But when it comes to display advertising, this truism ain’t, umm, true.

Digital display advertising is online graphic advertising through banners, text, images, video, and audio. The main purpose of display, or banner, ads is to deliver a company’s advertising message  on third-party websites. A display ad is usually interactive, which allows brands and advertisers to lure potential customers to their websites. (It’s also a format a lot of users try to suppress using ad blockers – according to Statista, 43% of Canadians use ad blockers on desktop, and 23% on mobile.)

There are two ways to buy display ads: directly from the website’s publisher and indirectly through programmatic demand-side platforms (DSP) like Google Display Video 360, Yahoo Ad Tech and Amazon DSP. 

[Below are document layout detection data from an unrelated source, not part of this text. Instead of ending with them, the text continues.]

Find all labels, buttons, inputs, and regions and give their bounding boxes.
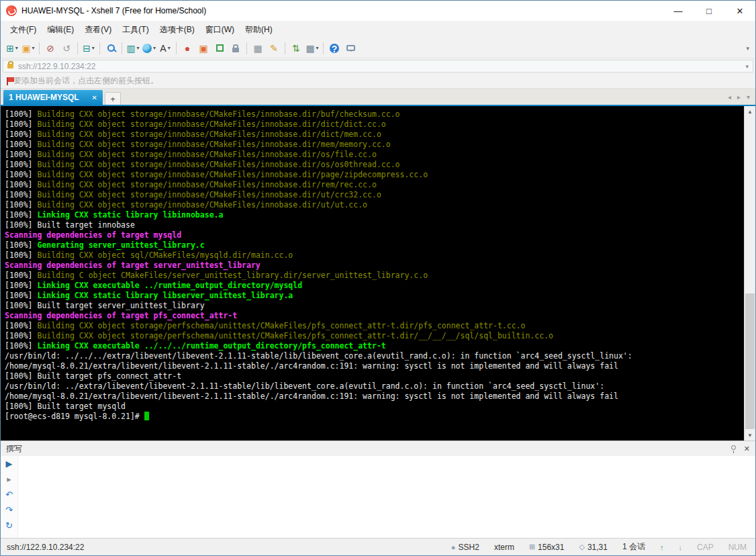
terminal-text: Building CXX object storage/perfschema/u… [37, 331, 553, 340]
menu-item[interactable]: 帮助(H) [240, 21, 278, 38]
terminal-text: Scanning dependencies of target mysqld [5, 230, 181, 240]
terminal-line: [100%] Building CXX object storage/innob… [5, 140, 744, 150]
tab-huawei-mysql[interactable]: 1 HUAWEI-MYSQL ✕ [3, 90, 103, 105]
virtual-keypad-button[interactable]: ▦ [250, 40, 265, 56]
terminal-line: [100%] Building CXX object storage/innob… [5, 150, 744, 160]
new-session-button[interactable]: ⊞▾ [5, 40, 19, 56]
pin-icon[interactable] [731, 445, 736, 450]
new-tab-button[interactable]: ▥▾ [126, 40, 140, 56]
xshell-window: HUAWEI-MYSQL - Xshell 7 (Free for Home/S… [0, 0, 756, 556]
maximize-button[interactable]: □ [694, 1, 724, 21]
ssl-lock-icon [7, 64, 13, 68]
status-url: ssh://122.9.10.234:22 [7, 543, 84, 552]
expand-icon[interactable]: ▸ [7, 475, 11, 484]
terminal[interactable]: [100%] Building CXX object storage/innob… [1, 106, 755, 441]
lock-screen-button[interactable] [228, 40, 243, 56]
menu-item[interactable]: 选项卡(B) [154, 21, 200, 38]
tab-scroll-left-icon[interactable]: ◂ [728, 93, 731, 101]
dropdown-caret-icon: ▾ [32, 45, 35, 51]
file-transfer-button[interactable]: ⇅ [289, 40, 303, 56]
protocol-indicator-icon: ● [451, 543, 456, 551]
flag-icon [7, 77, 8, 85]
caps-lock-indicator-label: CAP [697, 543, 714, 552]
quick-command-icon: ▣ [199, 43, 207, 54]
terminal-line: [100%] Building CXX object storage/innob… [5, 170, 744, 180]
terminal-text: Building C object CMakeFiles/server_unit… [37, 271, 428, 280]
tile-windows-icon: ▦ [305, 43, 314, 54]
toolbar-overflow-icon[interactable]: ▾ [746, 45, 752, 52]
scroll-up-button[interactable]: ▲ [745, 106, 755, 117]
menu-bar: 文件(F)编辑(E)查看(V)工具(T)选项卡(B)窗口(W)帮助(H) [1, 21, 755, 38]
dropdown-caret-icon: ▾ [15, 45, 18, 51]
terminal-line: Scanning dependencies of target server_u… [5, 261, 744, 271]
compose-input[interactable] [18, 456, 755, 538]
session-properties-button[interactable]: ⊟▾ [81, 40, 96, 56]
scroll-down-button[interactable]: ▼ [745, 430, 755, 441]
new-tab-button[interactable]: + [105, 92, 121, 105]
virtual-keypad-icon: ▦ [253, 43, 262, 54]
menu-item[interactable]: 窗口(W) [200, 21, 240, 38]
terminal-text: [100%] [5, 271, 37, 280]
tab-close-icon[interactable]: ✕ [83, 94, 97, 101]
terminal-type-indicator-label: xterm [494, 543, 514, 552]
highlight-pen-button[interactable]: ✎ [267, 40, 281, 56]
status-down-arrow[interactable]: ↓ [678, 543, 682, 551]
compose-header-icons: ✕ [731, 445, 750, 453]
log-record-button[interactable]: ● [180, 40, 195, 56]
send-icon[interactable]: ▶ [6, 459, 13, 469]
terminal-text: Building CXX object storage/innobase/CMa… [37, 130, 381, 139]
terminal-line: [100%] Building CXX object storage/innob… [5, 200, 744, 210]
menu-item[interactable]: 查看(V) [79, 21, 117, 38]
menu-item[interactable]: 编辑(E) [42, 21, 79, 38]
terminal-text: Building CXX object storage/innobase/CMa… [37, 200, 367, 210]
terminal-text: [100%] [5, 120, 37, 129]
terminal-line: /usr/bin/ld: ../extra/libevent/libevent-… [5, 381, 744, 391]
open-folder-button[interactable]: ▣▾ [21, 40, 36, 56]
font-button[interactable]: A▾ [158, 40, 173, 56]
new-tab-icon: ▥ [126, 43, 135, 54]
menu-item[interactable]: 工具(T) [117, 21, 154, 38]
dropdown-caret-icon: ▾ [168, 45, 171, 51]
terminal-text: [100%] [5, 190, 37, 199]
terminal-text: [100%] [5, 240, 37, 250]
info-bar-text: 要添加当前会话，点击左侧的箭头按钮。 [13, 75, 158, 87]
compose-panel: 撰写 ✕ ▶▸↶↷↻ [1, 441, 755, 538]
quick-command-button[interactable]: ▣ [196, 40, 211, 56]
tile-windows-button[interactable]: ▦▾ [305, 40, 320, 56]
terminal-text: Building CXX object storage/innobase/CMa… [37, 160, 399, 169]
status-up-arrow-icon: ↑ [660, 543, 664, 551]
feedback-button[interactable] [343, 40, 358, 56]
reconnect-button[interactable]: ↺ [59, 40, 74, 56]
encoding-globe-icon [142, 44, 152, 53]
address-field[interactable]: ssh://122.9.10.234:22 ▾ [3, 60, 753, 73]
status-up-arrow[interactable]: ↑ [660, 543, 664, 551]
address-dropdown-icon[interactable]: ▾ [745, 63, 749, 70]
fullscreen-button[interactable] [212, 40, 227, 56]
terminal-line: /home/mysql-8.0.21/extra/libevent/libeve… [5, 391, 744, 402]
disconnect-button[interactable]: ⊘ [43, 40, 58, 56]
tab-list-icon[interactable]: ▾ [747, 93, 750, 101]
menu-item[interactable]: 文件(F) [5, 21, 42, 38]
undo-arrow-icon[interactable]: ↶ [5, 490, 13, 500]
xshell-logo-icon [6, 5, 17, 16]
terminal-text: /usr/bin/ld: ../../../extra/libevent/lib… [5, 351, 632, 361]
redo-arrow-icon[interactable]: ↷ [5, 506, 13, 515]
dropdown-caret-icon: ▾ [92, 45, 95, 51]
terminal-line: [100%] Building CXX object storage/innob… [5, 120, 744, 130]
terminal-text: Building CXX object sql/CMakeFiles/mysql… [37, 250, 293, 260]
find-button[interactable] [103, 40, 118, 56]
terminal-scrollbar[interactable]: ▲ ▼ [744, 106, 755, 441]
toolbar-separator [246, 42, 247, 54]
tab-scroll-right-icon[interactable]: ▸ [737, 93, 741, 101]
close-button[interactable]: ✕ [724, 1, 755, 21]
terminal-line: [100%] Building CXX object storage/innob… [5, 160, 744, 170]
minimize-button[interactable]: — [663, 1, 694, 21]
scrollbar-thumb[interactable] [745, 293, 755, 429]
status-down-arrow-icon: ↓ [678, 543, 682, 551]
compose-close-icon[interactable]: ✕ [744, 445, 750, 453]
history-refresh-icon[interactable]: ↻ [5, 521, 13, 530]
font-icon: A [160, 43, 166, 54]
help-button[interactable]: ? [327, 40, 342, 56]
address-bar: ssh://122.9.10.234:22 ▾ [1, 58, 755, 74]
encoding-globe-button[interactable]: ▾ [142, 40, 156, 56]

The purpose of this post is to present a management level discussion about the two basic ways for an advertiser to buy these display ads. We are not getting into “how” these work as that topic is highly technical and best left to the propellerheads in ad ops. 

So let’s get into it.

Buying display advertising directly from the publisher offers distinct advantages and disadvantages.   Let’s start with the upside:

  • Working directly with the publisher can give you better access to premium ad placements and custom advertising opportunities. These placements include page skins and page takeovers. There may be more opportunities to negotiate custom ad formats, integrations, and sponsorships that are not available through automated platforms
  • You can secure a guaranteed amount of inventory, ensuring your ads appear when and where you expect
  • Access to page inventory on lower traffic – but high quality – websites. This is particularly true of websites in Canada that cater to business or professional audiences.  These sites cannot afford to monetize traffic through a DSP, so they sell directly to command higher prices per thousand impressions 
  • You get more control over the environment where your ads are placed, reducing the risk of appearing on undesirable or irrelevant sites

The cons of buying display ads directly from the publisher:

  • Usually direct buys come with higher prices due to the premium nature of the inventory
  • Some premium placements are relevant to desktop impressions only, an ever decreasing pool. (In Canada, desktop now accounts 57% of all web traffic, versus 70% in 2015.)
  • Buying directly from a single publisher limits your reach compared to the vast inventories accessible through a DSP
  • Buying direct can be time-consuming and labor-intensive as it involves negotiations and manual setup for each publisher
  • Unlike DSPs, direct buys do not typically allow for real-time bidding and adjustments based on ad performance. Furthermore, unless you are serving the ads to the publishers website yourself (through an ad server), you are at the mercy of the publisher when it comes to reporting. Beware of fraud!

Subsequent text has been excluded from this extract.